* **EXERCISE REQUIREMENTS**: Only the count is needed. Count the lines below with the word "hours" in them.

Collected data
++++++++

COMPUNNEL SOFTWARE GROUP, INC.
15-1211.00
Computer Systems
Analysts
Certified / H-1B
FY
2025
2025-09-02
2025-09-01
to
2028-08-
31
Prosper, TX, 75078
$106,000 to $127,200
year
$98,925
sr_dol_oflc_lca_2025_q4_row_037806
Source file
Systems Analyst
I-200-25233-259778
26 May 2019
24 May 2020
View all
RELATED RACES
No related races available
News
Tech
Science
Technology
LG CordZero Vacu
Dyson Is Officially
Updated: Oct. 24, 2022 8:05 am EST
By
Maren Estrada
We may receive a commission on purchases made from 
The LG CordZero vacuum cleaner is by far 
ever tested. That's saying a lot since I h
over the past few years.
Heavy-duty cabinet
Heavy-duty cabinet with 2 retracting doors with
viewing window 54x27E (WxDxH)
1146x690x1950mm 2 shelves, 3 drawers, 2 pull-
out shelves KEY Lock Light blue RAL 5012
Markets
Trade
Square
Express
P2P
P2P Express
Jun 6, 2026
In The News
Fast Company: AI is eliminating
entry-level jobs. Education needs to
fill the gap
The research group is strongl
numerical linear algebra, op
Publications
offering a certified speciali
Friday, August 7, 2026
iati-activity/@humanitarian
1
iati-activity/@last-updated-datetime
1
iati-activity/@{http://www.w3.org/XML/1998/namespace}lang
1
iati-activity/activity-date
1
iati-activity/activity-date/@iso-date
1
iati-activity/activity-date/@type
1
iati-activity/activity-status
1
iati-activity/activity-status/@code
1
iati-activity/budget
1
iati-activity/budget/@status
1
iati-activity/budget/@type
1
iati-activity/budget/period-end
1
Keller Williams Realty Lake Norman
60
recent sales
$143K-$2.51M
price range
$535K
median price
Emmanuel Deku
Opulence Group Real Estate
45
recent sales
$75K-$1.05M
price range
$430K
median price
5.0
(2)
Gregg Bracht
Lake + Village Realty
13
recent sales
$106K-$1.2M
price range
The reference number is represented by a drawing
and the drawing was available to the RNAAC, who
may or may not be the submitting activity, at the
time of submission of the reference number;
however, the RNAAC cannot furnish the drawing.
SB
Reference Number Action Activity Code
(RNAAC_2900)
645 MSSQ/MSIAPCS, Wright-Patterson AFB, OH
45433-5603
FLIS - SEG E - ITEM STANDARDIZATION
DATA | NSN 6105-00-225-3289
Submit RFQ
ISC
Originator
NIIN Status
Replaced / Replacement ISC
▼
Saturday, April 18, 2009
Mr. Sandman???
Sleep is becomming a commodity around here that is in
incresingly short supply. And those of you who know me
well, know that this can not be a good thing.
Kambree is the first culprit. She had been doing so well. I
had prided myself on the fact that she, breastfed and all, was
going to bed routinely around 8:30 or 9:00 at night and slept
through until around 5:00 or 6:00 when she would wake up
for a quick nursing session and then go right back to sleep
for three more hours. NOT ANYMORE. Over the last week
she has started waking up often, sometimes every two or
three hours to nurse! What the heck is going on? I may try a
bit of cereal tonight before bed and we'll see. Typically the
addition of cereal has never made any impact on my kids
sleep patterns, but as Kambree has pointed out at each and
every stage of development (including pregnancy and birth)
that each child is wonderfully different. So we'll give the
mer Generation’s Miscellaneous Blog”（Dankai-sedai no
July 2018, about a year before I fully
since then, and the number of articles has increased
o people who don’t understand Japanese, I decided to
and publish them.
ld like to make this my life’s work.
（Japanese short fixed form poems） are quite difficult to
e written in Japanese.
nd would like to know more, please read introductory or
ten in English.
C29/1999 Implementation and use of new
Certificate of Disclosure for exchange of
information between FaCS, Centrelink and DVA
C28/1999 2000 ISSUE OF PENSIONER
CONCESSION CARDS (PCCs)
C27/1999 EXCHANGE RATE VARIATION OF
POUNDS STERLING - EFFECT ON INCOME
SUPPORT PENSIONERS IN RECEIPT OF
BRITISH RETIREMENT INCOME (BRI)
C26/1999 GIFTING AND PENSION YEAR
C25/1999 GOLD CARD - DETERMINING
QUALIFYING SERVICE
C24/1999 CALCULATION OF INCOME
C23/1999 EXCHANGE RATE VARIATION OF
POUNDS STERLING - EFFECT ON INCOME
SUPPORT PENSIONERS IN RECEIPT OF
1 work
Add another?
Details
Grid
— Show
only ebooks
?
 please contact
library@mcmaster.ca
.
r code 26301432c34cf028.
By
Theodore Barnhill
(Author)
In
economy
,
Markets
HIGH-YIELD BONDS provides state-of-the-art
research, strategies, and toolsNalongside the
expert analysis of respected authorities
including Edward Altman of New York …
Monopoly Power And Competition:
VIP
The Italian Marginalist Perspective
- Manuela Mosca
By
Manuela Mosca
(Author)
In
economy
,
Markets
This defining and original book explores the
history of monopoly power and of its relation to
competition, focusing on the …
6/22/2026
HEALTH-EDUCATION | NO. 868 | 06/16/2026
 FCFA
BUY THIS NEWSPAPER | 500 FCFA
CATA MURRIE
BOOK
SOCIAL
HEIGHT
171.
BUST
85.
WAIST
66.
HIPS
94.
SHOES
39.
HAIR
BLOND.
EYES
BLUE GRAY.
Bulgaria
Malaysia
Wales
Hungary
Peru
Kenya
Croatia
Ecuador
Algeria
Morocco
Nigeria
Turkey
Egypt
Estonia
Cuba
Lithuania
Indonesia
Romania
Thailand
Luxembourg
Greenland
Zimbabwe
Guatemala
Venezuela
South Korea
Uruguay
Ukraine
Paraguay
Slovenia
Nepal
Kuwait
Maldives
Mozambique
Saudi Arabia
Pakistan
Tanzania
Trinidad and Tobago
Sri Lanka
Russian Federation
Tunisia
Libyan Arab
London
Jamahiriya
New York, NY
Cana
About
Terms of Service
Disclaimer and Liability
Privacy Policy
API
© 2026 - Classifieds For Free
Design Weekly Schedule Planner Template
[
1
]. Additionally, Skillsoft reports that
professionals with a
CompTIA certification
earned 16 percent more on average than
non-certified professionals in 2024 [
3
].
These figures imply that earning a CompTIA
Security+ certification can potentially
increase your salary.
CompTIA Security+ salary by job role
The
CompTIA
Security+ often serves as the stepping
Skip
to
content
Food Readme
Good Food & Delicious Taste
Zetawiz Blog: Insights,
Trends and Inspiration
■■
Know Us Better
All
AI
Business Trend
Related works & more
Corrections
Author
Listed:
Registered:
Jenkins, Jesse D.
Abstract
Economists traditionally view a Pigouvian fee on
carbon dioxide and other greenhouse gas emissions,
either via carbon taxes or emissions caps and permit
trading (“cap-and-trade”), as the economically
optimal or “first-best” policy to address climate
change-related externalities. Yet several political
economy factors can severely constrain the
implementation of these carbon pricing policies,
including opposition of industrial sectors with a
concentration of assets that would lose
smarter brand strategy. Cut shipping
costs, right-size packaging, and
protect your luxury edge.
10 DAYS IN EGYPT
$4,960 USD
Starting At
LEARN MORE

++++++++

* **ANSWER BOX**: 2